**Activity**
For this listing, the lines between the one holding "Hebbal Brings a Special Friendship" and the one holding "Check the background", inclusive, must be set down exactly.

Segment Open

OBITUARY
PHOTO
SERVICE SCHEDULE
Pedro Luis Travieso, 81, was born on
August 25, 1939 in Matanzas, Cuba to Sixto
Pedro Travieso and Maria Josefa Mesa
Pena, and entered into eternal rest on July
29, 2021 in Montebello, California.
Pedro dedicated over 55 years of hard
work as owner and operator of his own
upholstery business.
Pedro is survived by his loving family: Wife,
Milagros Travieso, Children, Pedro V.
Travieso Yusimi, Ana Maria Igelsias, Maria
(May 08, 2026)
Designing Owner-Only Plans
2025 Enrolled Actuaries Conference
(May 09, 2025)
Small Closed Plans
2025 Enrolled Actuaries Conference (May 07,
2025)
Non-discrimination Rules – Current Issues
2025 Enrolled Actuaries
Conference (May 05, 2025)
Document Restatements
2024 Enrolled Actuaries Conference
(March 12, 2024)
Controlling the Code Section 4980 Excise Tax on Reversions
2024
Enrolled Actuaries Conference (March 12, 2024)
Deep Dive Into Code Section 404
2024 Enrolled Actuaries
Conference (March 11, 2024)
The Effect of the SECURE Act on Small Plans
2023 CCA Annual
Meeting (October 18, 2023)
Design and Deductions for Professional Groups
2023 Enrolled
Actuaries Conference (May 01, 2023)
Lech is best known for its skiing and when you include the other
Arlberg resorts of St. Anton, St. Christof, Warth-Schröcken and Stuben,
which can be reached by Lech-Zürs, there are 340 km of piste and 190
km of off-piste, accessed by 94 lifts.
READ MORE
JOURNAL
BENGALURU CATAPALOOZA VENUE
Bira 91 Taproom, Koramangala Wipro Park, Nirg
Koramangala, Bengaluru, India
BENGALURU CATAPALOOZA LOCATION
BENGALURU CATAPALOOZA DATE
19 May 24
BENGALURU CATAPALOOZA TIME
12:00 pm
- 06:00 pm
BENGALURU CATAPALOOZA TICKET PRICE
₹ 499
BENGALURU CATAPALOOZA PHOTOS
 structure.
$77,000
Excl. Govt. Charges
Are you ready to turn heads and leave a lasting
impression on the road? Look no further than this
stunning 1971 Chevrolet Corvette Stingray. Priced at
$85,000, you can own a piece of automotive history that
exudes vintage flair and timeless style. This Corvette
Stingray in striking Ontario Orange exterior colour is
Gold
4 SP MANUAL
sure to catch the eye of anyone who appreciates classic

Segment Closed
Segment Open

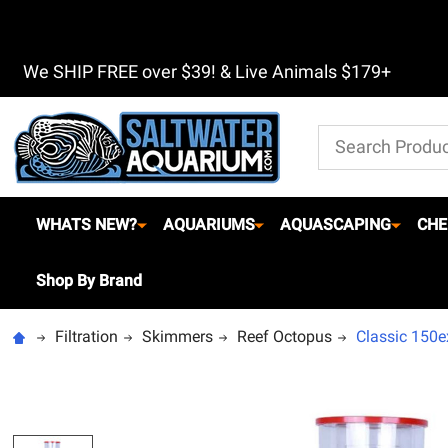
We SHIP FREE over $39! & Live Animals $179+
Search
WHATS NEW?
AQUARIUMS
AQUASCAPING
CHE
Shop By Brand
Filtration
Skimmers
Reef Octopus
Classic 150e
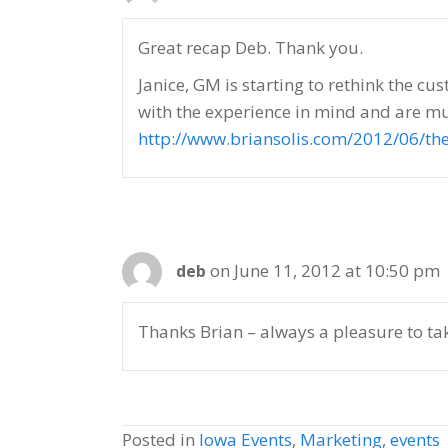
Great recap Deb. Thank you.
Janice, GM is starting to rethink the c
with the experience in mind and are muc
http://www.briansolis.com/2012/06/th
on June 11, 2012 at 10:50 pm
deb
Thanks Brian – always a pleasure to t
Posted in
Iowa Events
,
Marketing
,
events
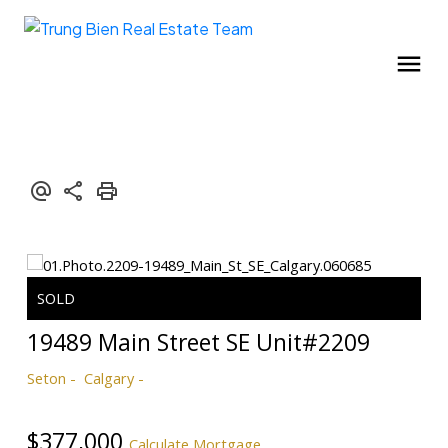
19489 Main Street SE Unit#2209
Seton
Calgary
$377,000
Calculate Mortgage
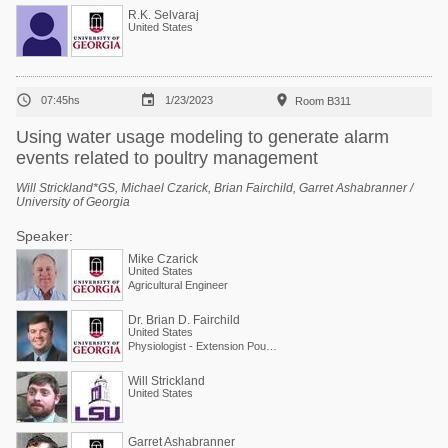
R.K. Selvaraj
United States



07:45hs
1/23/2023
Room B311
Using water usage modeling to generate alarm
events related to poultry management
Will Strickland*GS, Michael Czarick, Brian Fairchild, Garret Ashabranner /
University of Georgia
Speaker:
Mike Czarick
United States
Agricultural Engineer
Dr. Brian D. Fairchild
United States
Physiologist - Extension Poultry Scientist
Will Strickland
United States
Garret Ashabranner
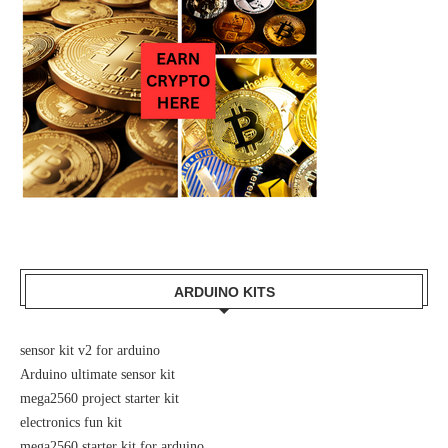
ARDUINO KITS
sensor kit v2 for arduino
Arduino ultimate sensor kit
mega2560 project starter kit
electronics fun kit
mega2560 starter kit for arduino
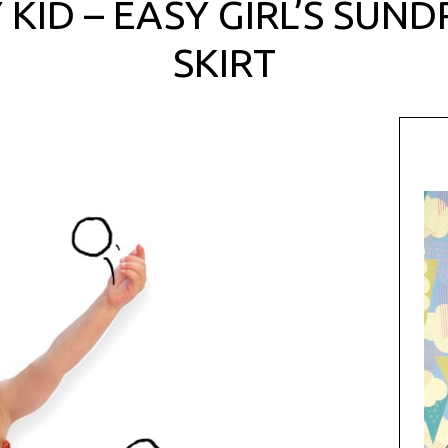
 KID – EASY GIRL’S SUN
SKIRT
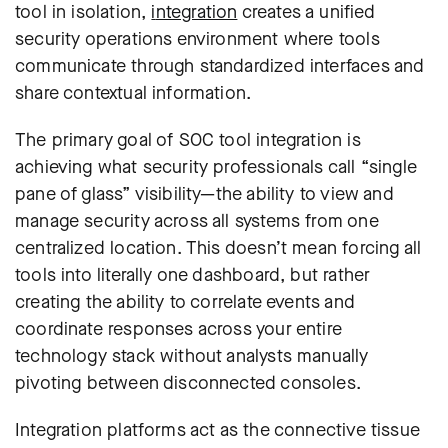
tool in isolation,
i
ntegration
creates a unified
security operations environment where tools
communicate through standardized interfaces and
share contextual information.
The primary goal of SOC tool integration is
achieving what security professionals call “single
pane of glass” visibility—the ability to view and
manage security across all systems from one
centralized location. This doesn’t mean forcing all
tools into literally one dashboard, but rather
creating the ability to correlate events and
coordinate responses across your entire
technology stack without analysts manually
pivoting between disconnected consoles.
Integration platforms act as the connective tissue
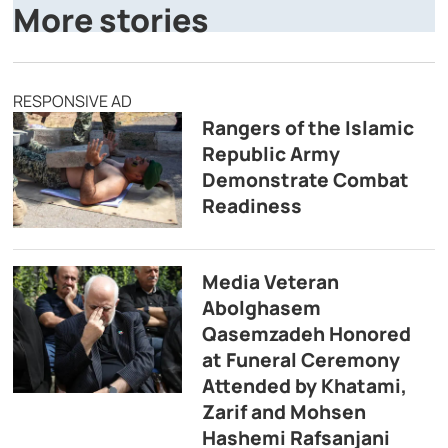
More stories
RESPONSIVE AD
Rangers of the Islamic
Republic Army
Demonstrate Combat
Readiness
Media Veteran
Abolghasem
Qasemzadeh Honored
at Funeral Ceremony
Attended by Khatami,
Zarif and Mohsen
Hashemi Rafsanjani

Segment Closed
Segment Open

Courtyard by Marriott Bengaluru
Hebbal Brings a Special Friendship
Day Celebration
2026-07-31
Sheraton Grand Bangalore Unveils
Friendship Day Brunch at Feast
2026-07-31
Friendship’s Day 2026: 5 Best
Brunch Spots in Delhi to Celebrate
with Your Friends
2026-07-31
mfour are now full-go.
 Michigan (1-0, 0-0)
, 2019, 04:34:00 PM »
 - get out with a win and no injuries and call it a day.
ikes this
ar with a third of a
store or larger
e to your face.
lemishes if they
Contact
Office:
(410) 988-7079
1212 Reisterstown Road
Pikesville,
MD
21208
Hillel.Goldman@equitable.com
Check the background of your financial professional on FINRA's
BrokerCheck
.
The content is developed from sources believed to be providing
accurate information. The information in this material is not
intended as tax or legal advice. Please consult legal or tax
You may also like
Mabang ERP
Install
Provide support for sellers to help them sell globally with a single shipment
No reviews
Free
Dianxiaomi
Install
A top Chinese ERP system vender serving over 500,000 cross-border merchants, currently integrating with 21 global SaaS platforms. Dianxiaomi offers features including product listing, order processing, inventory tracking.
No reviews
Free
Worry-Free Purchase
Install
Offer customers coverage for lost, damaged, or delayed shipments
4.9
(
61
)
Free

Segment Closed

**Problem solution**
Hebbal Brings a Special Friendship
Day Celebration
2026-07-31
Sheraton Grand Bangalore Unveils
Friendship Day Brunch at Feast
2026-07-31
Friendship’s Day 2026: 5 Best
Brunch Spots in Delhi to Celebrate
with Your Friends
2026-07-31
mfour are now full-go.
 Michigan (1-0, 0-0)
, 2019, 04:34:00 PM »
 - get out with a win and no injuries and call it a day.
ikes this
ar with a third of a
store or larger
e to your face.
lemishes if they
Contact
Office:
(410) 988-7079
1212 Reisterstown Road
Pikesville,
MD
21208
Hillel.Goldman@equitable.com
Check the background of your financial professional on FINRA's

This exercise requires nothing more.